CN104331421A

CN104331421A - High-efficiency processing method and system for big data

Info

Publication number: CN104331421A
Application number: CN201410540392.0A
Authority: CN
Inventors: 王佐成; 任子晖; 马韵洁; 张凯
Original assignee: Anhui Sun Create Electronic Co Ltd
Current assignee: Anhui Sun Create Electronic Co Ltd
Priority date: 2014-10-14
Filing date: 2014-10-14
Publication date: 2015-02-04

Abstract

The invention relates to a high-efficiency processing method for big data, which comprises the following steps that a data node receives data to be stored; the data node stores the data, an index is simultaneously created according to a business scenario and is stored in a memory, and the data is gradually stored in a disk by index curing; a user inputs a task request, and an SQL (Structured Query Language) engine implements rapid retrieval of the data according to the created index and outputs the data to a computational node; a task processing module of a management node executes task scheduling, applies for resources to a resource management module and determines a spare computational node, and the spare computational node processes the data; the finally processed data is shown for the user. The invention also discloses the high-efficiency processing system for the big data. According to the invention, all processing is executed concurrently; hardware equipment of a computer is utilized to the greatest extent; processing efficiency is greatly improved; the user can more rapidly obtain a processing result when a task is executed.

Description

A kind of high-efficient treatment method of large data and system

Technical field

The present invention relates to the large market demand processing technology field of computing machine, especially a kind of high-efficient treatment method of large data and system.

Background technology

Along with the mega project such as safe city, smart city extensively carrying out in various places, data are gathered, data fusion further develops, data volume to be processed is needed to reach TB level, PB level, the process of big data quantity creates a series of realistic problem, original relevant database is when so large data volume, and its Technical Architecture, processing power, processing mode etc. more and more cannot be met consumers' demand.

The development of cloud computing, large data technique provides good solution route to the process of mass data, and Hadoop frame system uses parallel computation (MapReduce) especially, the mode of distributed storage (HDFS) achieves storage and the calculating of big data quantity.But, because distributed storage (HDFS) does not support that structuring query statement (SQL) directly processes, the data of distributed storage (HDFS) are difficult to directly be subsequently processed, and calculation task finally all needs to change into parallel computation MapReduce framework performs, its management node (Jobtracker) task is heavy, efficiency is low, easily cause Single Point of Faliure.How processing mass data fast, easily, how while raising task treatment effeciency, the availability increasing system becomes problem demanding prompt solution.

Summary of the invention

Primary and foremost purpose of the present invention is to provide in a kind of storage in large data, retrieval, computation process the high-efficient treatment method realizing the large data that large data fast, efficiently process.

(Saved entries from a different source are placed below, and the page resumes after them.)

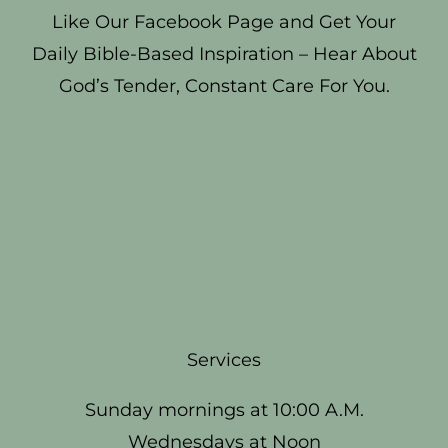
Like Our Facebook Page and Get Your
Daily Bible-Based Inspiration – Hear About
God’s Tender, Constant Care For You.
Services
Sunday mornings at 10:00 A.M.
Wednesdays at Noon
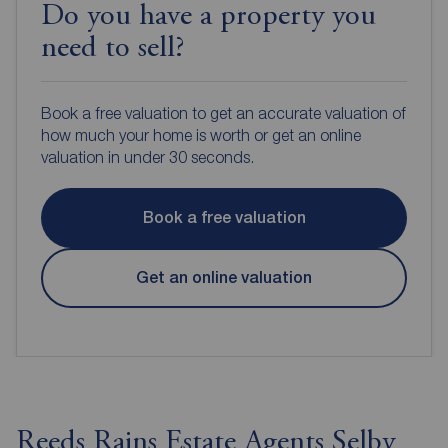
Do you have a property you
need to sell?
Book a free valuation to get an accurate valuation of
how much your home is worth or get an online
valuation in under 30 seconds.
Book a free valuation
Get an online valuation
Reeds Rains Estate Agents Selby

For achieving the above object, present invention employs following technical scheme: a kind of high-efficient treatment method of large data, the method comprises the step of following order:

(1) back end receives data to be stored;

(2) back end stores data, meanwhile, creates index being kept in internal memory according to business scenario, and is solidified by index and be progressively kept in disk;

(3) user's incoming task request, SQL engine realizes data quick-searching according to the index created, and exports data to computing node;

(4) the task processing module of management node is executed the task scheduling, and to resource management module application resource, determines idle computing node, and processed data by this computing node; (5) final process data are presented to user.

The data type that described back end receives comprises structuring, semi-structured and unstructured data.

When carrying out data storage and index creation, first, index rule is created according to business scenario, then the data received are stored, be stored in hard disk, meanwhile, the basis of distributed file system use blur+lencense component construction index, indexed facet is set up to service application scene, is formed in the condition rear, usage degree is higher chooses and be stored in memory module according to index data.

When retrieving, by submit queries request, the inquiry request information of control module to input is analyzed, control module adopts SQL engine first to carry out automatic semantics recognition to querying condition, first from the index of memory module memory storage, target is searched, obtain raw data by the index degaussing dish that finds, and data are returned, present to user; If search less than, then to search to disk index stores district.

Described task processing module by the priority according to task, complexity situation to resource management module application resource, resource management module provides concrete task process resource according to dispatching algorithm, return to task processing module, task processing module issues task to corresponding computing node.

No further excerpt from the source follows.